Nuno Garoupa está nos Estados Unidos da América há 17 anos, onde começou a dar aulas na Universidade de Illinois, em 2007. Foi presidente do Conselho de Administração da Fundação Francisco Manuel dos Santos entre 2014 e 2016 e foi professor na Universidade do Texas A&M, antes de se mudar para a Virgínia, onde reside no condado de Fairfax.
No Estado do “Velho Domínio”, que já foi um bastião republicano durante cinco décadas, mas onde nas últimas quatro eleições presidenciais os democratas têm saído vencedores, Nuno Garoupa é atualmente professor na Universidade George Mason e conta ao JPN a sua perspetiva sobre a vida nos Estados Unidos da América e como estas eleições se vivem na Terra das Oportunidades.

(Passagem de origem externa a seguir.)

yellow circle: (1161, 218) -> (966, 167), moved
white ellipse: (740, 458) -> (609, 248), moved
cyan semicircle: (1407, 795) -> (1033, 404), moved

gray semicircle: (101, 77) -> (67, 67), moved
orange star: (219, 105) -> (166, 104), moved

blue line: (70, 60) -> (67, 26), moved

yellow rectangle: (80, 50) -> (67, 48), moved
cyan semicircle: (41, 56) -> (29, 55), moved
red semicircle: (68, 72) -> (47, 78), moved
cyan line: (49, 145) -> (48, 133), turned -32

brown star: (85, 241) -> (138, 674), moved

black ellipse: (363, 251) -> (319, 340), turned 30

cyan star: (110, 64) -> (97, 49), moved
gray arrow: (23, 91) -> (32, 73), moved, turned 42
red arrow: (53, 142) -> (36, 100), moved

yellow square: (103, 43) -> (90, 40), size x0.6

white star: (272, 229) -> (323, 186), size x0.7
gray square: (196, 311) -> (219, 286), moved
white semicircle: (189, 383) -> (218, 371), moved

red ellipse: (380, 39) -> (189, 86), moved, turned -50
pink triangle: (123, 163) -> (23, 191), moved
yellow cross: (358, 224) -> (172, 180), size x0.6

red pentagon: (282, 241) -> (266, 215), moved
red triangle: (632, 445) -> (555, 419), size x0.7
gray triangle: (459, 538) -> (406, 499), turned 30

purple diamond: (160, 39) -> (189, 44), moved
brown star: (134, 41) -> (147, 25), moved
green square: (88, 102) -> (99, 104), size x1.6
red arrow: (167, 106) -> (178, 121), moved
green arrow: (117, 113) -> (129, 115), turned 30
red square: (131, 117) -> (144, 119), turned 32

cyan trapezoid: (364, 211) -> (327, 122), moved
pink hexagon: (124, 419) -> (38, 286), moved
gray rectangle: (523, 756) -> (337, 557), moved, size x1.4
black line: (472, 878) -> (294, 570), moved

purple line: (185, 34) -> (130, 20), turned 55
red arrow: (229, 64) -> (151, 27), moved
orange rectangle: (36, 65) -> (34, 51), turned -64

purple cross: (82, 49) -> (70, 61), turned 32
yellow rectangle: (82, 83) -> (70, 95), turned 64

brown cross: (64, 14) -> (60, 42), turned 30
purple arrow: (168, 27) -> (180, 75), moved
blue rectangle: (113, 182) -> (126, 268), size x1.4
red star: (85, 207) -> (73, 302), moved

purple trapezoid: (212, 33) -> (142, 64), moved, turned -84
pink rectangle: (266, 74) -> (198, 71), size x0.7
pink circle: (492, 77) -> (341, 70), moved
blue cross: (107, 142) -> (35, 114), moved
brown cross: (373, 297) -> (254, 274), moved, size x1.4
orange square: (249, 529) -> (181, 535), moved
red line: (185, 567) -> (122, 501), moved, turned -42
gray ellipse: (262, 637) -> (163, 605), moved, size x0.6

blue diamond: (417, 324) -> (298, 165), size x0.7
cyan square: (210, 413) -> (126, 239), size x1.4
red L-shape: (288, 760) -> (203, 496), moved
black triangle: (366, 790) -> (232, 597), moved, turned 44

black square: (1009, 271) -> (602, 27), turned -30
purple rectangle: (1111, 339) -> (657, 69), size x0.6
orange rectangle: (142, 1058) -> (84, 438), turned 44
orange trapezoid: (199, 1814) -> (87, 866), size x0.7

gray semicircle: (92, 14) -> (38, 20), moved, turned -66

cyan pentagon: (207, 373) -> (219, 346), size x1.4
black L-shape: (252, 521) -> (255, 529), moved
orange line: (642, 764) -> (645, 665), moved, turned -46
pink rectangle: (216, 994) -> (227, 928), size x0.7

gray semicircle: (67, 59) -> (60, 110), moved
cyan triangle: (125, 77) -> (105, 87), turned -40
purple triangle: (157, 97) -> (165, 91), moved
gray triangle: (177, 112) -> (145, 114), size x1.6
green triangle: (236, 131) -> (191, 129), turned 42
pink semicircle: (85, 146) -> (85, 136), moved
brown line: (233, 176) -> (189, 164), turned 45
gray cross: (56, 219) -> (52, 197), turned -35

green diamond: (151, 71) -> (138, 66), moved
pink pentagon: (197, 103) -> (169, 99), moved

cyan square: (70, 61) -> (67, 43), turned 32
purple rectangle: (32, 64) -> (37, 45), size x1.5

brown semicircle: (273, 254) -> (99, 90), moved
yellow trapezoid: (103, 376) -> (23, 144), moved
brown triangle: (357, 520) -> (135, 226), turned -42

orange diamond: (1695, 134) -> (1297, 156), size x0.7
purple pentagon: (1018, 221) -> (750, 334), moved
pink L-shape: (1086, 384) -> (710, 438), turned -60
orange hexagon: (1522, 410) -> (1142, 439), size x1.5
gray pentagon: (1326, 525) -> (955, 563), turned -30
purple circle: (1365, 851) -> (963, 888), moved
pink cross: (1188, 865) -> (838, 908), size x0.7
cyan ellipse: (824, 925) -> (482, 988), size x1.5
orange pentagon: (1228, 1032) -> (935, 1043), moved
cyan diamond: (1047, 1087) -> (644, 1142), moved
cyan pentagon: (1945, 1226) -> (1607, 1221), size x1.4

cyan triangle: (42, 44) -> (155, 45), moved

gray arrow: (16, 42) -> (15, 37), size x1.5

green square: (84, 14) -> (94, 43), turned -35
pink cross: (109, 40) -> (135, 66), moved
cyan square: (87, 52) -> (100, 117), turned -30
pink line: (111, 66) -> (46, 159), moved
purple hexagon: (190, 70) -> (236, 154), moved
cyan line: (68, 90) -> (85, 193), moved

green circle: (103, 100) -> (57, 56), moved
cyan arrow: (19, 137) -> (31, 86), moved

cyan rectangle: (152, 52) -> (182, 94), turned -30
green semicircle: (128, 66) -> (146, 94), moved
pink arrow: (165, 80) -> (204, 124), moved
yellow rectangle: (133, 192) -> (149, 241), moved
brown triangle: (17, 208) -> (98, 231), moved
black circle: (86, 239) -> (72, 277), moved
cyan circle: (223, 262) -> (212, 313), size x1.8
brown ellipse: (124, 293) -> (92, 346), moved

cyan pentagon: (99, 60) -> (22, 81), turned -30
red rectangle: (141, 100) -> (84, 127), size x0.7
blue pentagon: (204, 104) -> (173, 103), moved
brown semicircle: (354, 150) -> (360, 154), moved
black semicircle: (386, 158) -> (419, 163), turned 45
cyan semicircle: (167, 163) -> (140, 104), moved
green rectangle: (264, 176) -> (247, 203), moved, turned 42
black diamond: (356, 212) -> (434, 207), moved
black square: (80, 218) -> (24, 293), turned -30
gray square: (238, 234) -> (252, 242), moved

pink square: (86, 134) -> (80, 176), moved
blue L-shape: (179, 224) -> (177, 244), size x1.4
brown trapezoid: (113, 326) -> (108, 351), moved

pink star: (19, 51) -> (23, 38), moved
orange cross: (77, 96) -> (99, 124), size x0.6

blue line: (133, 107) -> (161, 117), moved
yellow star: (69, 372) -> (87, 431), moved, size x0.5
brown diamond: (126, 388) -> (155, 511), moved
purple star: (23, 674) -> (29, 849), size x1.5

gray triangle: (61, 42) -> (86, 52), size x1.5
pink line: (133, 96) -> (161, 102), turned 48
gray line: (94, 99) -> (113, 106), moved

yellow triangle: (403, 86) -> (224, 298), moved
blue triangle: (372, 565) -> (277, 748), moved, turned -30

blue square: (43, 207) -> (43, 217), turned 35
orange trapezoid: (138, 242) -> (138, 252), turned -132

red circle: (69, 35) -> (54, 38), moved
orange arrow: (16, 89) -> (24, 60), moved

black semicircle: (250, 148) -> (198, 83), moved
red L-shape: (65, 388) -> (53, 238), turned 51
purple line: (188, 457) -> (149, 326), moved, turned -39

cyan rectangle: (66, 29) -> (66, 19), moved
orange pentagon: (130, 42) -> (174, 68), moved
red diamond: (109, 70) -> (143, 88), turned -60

JPN – É professor de Direito na Universidade George Mason, em Fairfax, na Virgínia. Há quanto tempo é que o professor está nos Estados Unidos?
Nuno Garoupa – Estou nos Estados Unidos como professor há 17 anos, com o intervalo dos dois anos e meio em que estive na Fundação Francisco Manuel dos Santos, em Lisboa.
JPN – Portanto, um período atravessado por várias administrações, inclusive pelas de Donald Trump e este de Joe Biden.
Nuno Garoupa – Sim, exatamente.
JPN – Fruto dessa experiência, como é que caracteriza os Estados Unidos?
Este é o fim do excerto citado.